Il Coronavirus ha mietuto molto vittime in Italia e nel mondo. Si parla di Fase 1, Fase 2, ripartenza di bar, ristoranti, hotels, esercizi per la cura della persona, parrucchieri, ma dei cinema e dei teatri non vi è traccia nei provvedimenti governativi.
Di cinema e teatri non se ne parla, se non indicando per la riapertura un vago termine, alla fine dell’anno o agli inizi dell’anno prossimo. Qualcuno, ottimista, spera che si possano riaprire a settembre. I governi degli altri paesi europei, Francia, Germania, Inghilterra, ecc. si sono mossi, stanziando dei fondi per gli addetti, attori e professionisti dello spettacolo.
“Berlino ha stanziato fondi che sono già nelle tasche degli attori, dei performer, dei freelance. In Francia, Paese di battaglie intermittenti, l’investimento per la cultura assicura un futuro. Si lavora su un’idea. Noi viviamo in uno stato permanente di cultura dell’emergenza.” – dichiara Roberto Andò, regista, scrittore e compositore, in una intervista a La Lettura, che ha invitato ad un confronto quattro protagonisti del teatro, oltre a lui, Lucia Calamaro, autrice, attrice e regista; Ferdinando Bruni ed Elio De Capitani, attori e registi, del Teatro dell’Elfo di Milano, per discutere al capezzale del teatro non per decretarne la morte ma per sollecitare il governo ad intervenire e a discutere su come il teatro si debba sollevare da sé medesimo, trovando le ultime forze per reimpostare un’azione innovativa che lo faccia riemergere dall’abisso in cui lo ha cacciato il virus e anche l’insipienza dei responsabili e dei politici. Questi si guardano bene dal proporre una via d’uscita, convocando una specie di Stati Generali della Cultura, un settore importantissimo per l’economia del Paese ma soprattutto per risollevare lo spirito fiaccato da anni di abbandono.

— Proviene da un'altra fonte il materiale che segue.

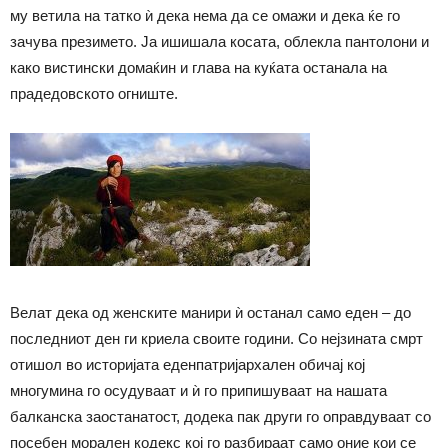
му ветила на татко ѝ дека нема да се омажи и дека ќе го
зачува презимето. Ја ишишала косата, облекла пантолони и
како вистински домаќин и глава на куќата останала на
прадедовското огниште.
Велат дека од женските манири ѝ останал само еден – до
последниот ден ги криела своите години. Со нејзината смрт
отишол во историјата еденпатријархален обичај кој
многумина го осудуваат и ѝ го припишуваат на нашата
балканска заостанатост, додека пак други го оправдуваат со
посебен морален кодекс кој го разбираат само оние кои се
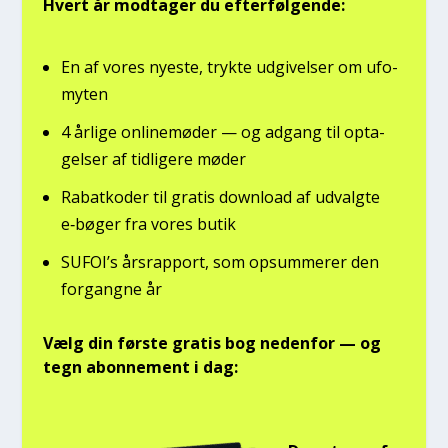
Hvert år mod­ta­ger du efter­føl­gen­de:
En af vores nye­ste, tryk­te udgi­vel­ser om ufo­
myten
4 årli­ge onli­ne­mø­der — og adgang til opta­
gel­ser af tid­li­ge­re møder
Rabat­ko­der til gra­tis down­lo­ad af udvalg­te
e‑bøger fra vores butik
SUFOI’s års­rap­port, som opsum­me­rer den
for­gang­ne år
Vælg din før­ste gra­tis bog neden­for — og
tegn abon­ne­ment i dag:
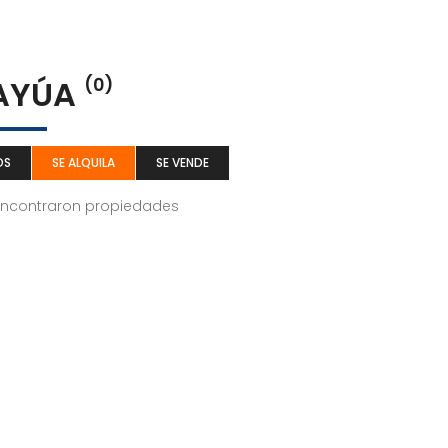
AYÚA
(0)
OS
SE ALQUILA
SE VENDE
encontraron propiedades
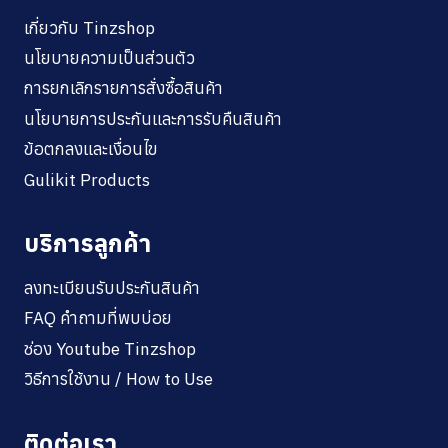
เกี่ยวกับ Tinzshop
นโยบายความเป็นส่วนตัว
การยกเลิกรายการสั่งซื้อสินค้า
นโยบายการประกันและการรับคืนสินค้า
ข้อตกลงและเงื่อนไข
Gulikit Products
บริการลูกค้า
ลงทะเบียนรับประกันสินค้า
FAQ คำถามที่พบบ่อย
ช่อง Youtube Tinzshop
วิธีการใช้งาน / How to Use
ติดต่อเรา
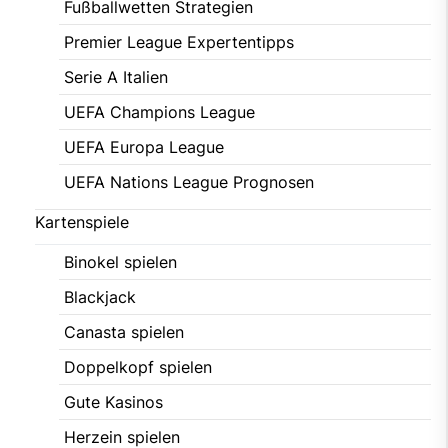
Fußballwetten Strategien
Premier League Expertentipps
Serie A Italien
UEFA Champions League
UEFA Europa League
UEFA Nations League Prognosen
Kartenspiele
Binokel spielen
Blackjack
Canasta spielen
Doppelkopf spielen
Gute Kasinos
Herzein spielen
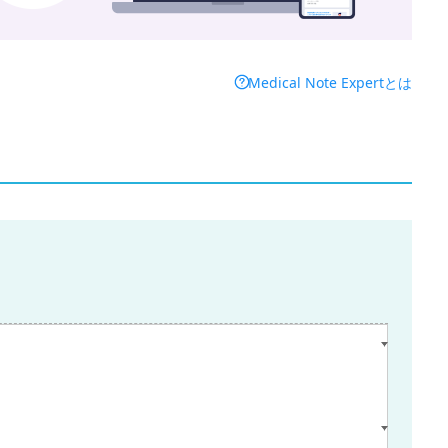
Medical Note Expertとは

E’ vero che Dario Franceschini, Ministro della Cultura, ha firmato il decreto che stanzia 20 milioni a favore delle piccole compagnie di teatro, di danza, piccoli circhi, anche per i piccoli teatri dove operano giovani artisti e tecnici, ma è una goccia rispetto all’assegnazione del FUS (Fondo Unico per lo Spettacolo) 2020 che coinvolge tutto il settore con quasi mille soggetti in attesa, così da mettere in salvo l’intero sistema e permettergli di pensare al futuro.
“Il governo deve sostenere i teatri, – incalza Lucia Calamaro – deve dare alla cultura i fondi che da vent’anni non sta assegnando”, e allo stesso tempo pungola gli interlocutori per unirsi alla battaglia di riflessione e di azione ideale. Ed Elio De Capitani si rivolge stentoreo al governo: “Ci vogliono investimenti. Ora, non tra sei mesi!”, prefigurando un ritorno al teatro come rito da officiare al pari dei matrimoni e dei funerali di cui ci ha privato la funesta rovina del virus. Una società non può a lungo fare a meno di una delle espressioni più fondative della civiltà umana, nell’espressione della tragedia, il canto del capro che viene sacrificato per la verità e la giustizia. Lo strumento con cui si dibatte sul cammino della società, ci si interroga e si deride il potere, si analizzano le tendenze sociali e si critica la comunità indicando una via, o ponendo domande e azzardando responsi sui temi cruciali della nostra esistenza. Ma il Teatro muore e, se non si interviene in tempo, con esso morirebbe tutta la nostra cultura. Servono cure efficaci e durature, signor Ministro della Cultura Dario Franceschini!